“Look around!” Cindy B. swept her hand in a semi-circle, pointing to the mass of pink hats and protest signs filling the National Mall. “This… is… real.”
It was Saturday, January 21, 2017, one day after the inauguration of President Donald J. Trump. It was a day of awakening for America, and a day of uprising for more than half a million protesters who took to the streets of Washington, D.C., for the Women’s March on Washington. They were there to preserve — and reinforce — the rights of women, to decry a newly installed administration already seemingly hell-bent on dismantling every step of forward-thinking progress made under eight years of the Obama. They were there to let Trump know that America was no place for bigotry, misogyny, for “grabbing pussies.”

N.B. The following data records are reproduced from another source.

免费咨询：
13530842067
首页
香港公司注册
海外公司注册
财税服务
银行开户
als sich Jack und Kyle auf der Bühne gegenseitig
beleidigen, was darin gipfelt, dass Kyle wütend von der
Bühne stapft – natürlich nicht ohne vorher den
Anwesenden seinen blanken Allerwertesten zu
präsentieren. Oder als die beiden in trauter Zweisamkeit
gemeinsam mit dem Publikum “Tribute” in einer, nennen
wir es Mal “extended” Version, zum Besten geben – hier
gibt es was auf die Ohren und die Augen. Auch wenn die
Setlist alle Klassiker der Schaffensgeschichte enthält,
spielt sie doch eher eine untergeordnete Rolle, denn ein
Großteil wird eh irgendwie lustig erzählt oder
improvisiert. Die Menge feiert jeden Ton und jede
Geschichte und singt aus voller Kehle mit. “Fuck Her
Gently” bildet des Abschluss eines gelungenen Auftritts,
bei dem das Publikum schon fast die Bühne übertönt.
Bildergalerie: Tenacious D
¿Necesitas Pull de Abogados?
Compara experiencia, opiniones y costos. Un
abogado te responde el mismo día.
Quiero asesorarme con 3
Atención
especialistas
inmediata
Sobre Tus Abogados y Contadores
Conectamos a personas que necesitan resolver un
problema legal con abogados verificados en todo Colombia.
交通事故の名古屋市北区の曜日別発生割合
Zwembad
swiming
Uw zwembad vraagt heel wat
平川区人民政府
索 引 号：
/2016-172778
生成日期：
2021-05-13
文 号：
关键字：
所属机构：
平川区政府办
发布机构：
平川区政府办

It was a day of anger and outrage — of the peaceful sort. It was a day of pink knitted pussy hats and picket signs emblazoned with slogans like “If Men Could Give Birth, Abortion Would Be a Sacrament” and “Keep Your Policies Off My Body.” It was a day of spontaneous chants — “We want a leader, not a creepy tweeter!” — and middle fingers raised high and defiantly at the freshly minted Trump International Hotel. And it was a day of love, of unity, of support, and of hugs.
Many, many hugs. Warm, welcoming, much needed hugs.

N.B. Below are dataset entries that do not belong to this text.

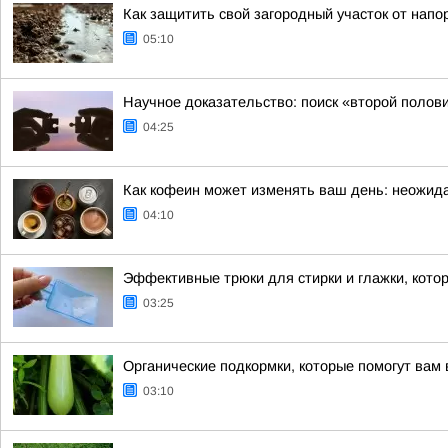
Как защитить свой загородный участок от напо
05:10
Научное доказательство: поиск «второй полов
04:25
Как кофеин может изменять ваш день: неожида
04:10
Эффективные трюки для стирки и глажки, кото
03:25
Органические подкормки, которые помогут вам 
03:10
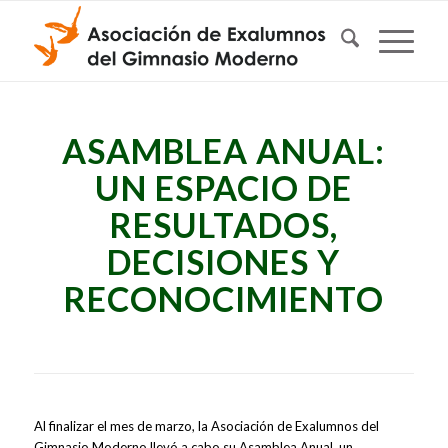
ASAMBLEA ANUAL:
UN ESPACIO DE
RESULTADOS,
DECISIONES Y
RECONOCIMIENTO
Al finalizar el mes de marzo, la Asociación de Exalumnos del
Gimnasio Moderno llevó a cabo su Asamblea Anual, un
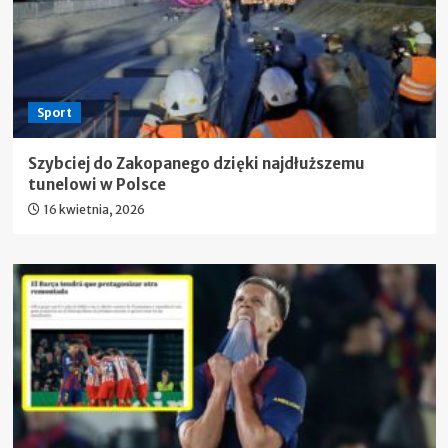
Sport
Szybciej do Zakopanego dzięki najdłuższemu
tunelowi w Polsce
16 kwietnia, 2026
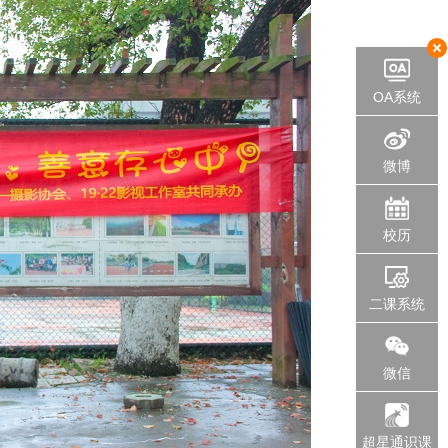
OA系统
微博
校历
二课系统
微信
超星通识课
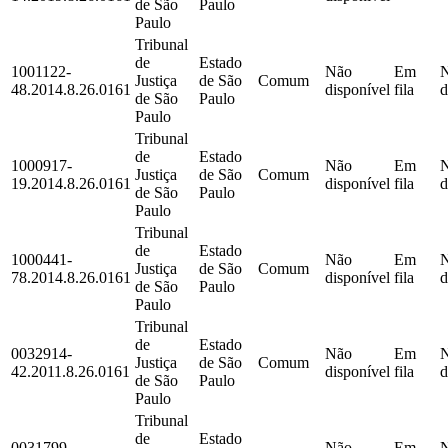
de São
Paulo
Paulo
Tribunal
de
Estado
1001122-
Não
Em
Justiça
de São
Comum
48.2014.8.26.0161
disponível
fila
d
de São
Paulo
Paulo
Tribunal
de
Estado
1000917-
Não
Em
Justiça
de São
Comum
19.2014.8.26.0161
disponível
fila
d
de São
Paulo
Paulo
Tribunal
de
Estado
1000441-
Não
Em
Justiça
de São
Comum
78.2014.8.26.0161
disponível
fila
d
de São
Paulo
Paulo
Tribunal
de
Estado
0032914-
Não
Em
Justiça
de São
Comum
42.2011.8.26.0161
disponível
fila
d
de São
Paulo
Paulo
Tribunal
de
Estado
0031799-
Não
Em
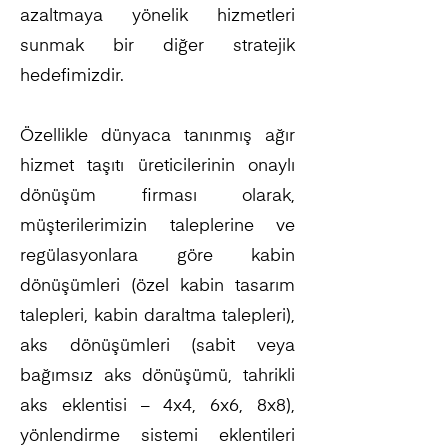
azaltmaya yönelik hizmetleri
sunmak bir diğer stratejik
hedefimizdir.
Özellikle dünyaca tanınmış ağır
hizmet taşıtı üreticilerinin onaylı
dönüşüm firması olarak,
müşterilerimizin taleplerine ve
regülasyonlara göre kabin
dönüşümleri (özel kabin tasarım
talepleri, kabin daraltma talepleri),
aks dönüşümleri (sabit veya
bağımsız aks dönüşümü, tahrikli
aks eklentisi – 4x4, 6x6, 8x8),
yönlendirme sistemi eklentileri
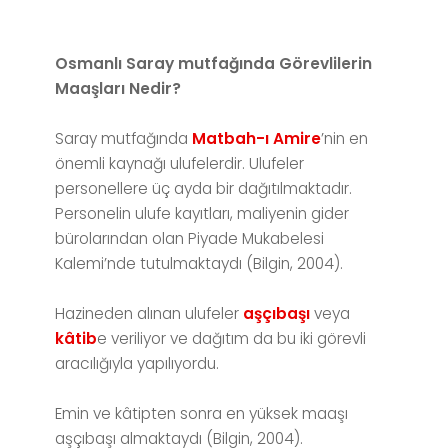
Osmanlı Saray mutfağında Görevlilerin
Maaşları Nedir?
Saray mutfağında
Matbah-ı Amire
’nin en
önemli kaynağı ulufelerdir. Ulufeler
personellere üç ayda bir dağıtılmaktadır.
Personelin ulufe kayıtları, maliyenin gider
bürolarından olan Piyade Mukabelesi
Kalemi’nde tutulmaktaydı (Bilgin, 2004).
Hazineden alınan ulufeler
aşçıbaşı
veya
kâtib
e veriliyor ve dağıtım da bu iki görevli
aracılığıyla yapılıyordu.
Emin ve kâtipten sonra en yüksek maaşı
aşçıbaşı almaktaydı (Bilgin, 2004).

It was a day of showing the GOP administration that if it’s a fight they want, it’s a fight they’ll get. A day that could not be swept out of view with claims of “fake news” or “alternative facts.” A day in which women — and, indeed, any person of any race, creed, age, sexuality, or gender — came together to point the way to justice. A day in which America showed why it was, in fact, already great — not, as the president had thundered in his Inaugural speech the day before, a land of “carnage.”
For some at the march, it was a day sparked by the rise of hate.

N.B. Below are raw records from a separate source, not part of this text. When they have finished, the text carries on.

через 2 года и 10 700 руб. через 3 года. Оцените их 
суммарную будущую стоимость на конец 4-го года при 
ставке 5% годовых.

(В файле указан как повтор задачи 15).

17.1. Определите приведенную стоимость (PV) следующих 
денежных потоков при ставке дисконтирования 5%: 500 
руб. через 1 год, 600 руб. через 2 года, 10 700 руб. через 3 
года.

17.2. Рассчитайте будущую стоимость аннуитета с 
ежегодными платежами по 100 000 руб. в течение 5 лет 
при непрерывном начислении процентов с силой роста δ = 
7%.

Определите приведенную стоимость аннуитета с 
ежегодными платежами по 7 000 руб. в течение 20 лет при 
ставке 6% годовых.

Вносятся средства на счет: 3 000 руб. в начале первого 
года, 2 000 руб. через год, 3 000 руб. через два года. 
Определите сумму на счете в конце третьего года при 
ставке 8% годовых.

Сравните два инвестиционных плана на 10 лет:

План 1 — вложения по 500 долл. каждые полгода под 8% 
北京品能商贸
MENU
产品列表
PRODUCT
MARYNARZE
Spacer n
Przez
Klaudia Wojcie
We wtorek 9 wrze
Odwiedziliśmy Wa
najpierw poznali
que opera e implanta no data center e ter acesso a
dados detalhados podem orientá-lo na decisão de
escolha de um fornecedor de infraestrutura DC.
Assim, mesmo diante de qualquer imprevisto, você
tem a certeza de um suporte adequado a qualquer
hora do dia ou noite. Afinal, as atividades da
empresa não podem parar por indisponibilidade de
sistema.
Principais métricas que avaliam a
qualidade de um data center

“After the election, one of my students drew a Swastika in my classroom,” says Cindy B., an eighth grade teacher from Florida. “Another little white boy called a black boy a slave. And then, a person in administration forwarded ‘cartoons’ bashing every single thing about Obama. I reported that one to the paper, and the other two to the administration. I’m not going to tolerate it.
“If they fire me, I don’t care.”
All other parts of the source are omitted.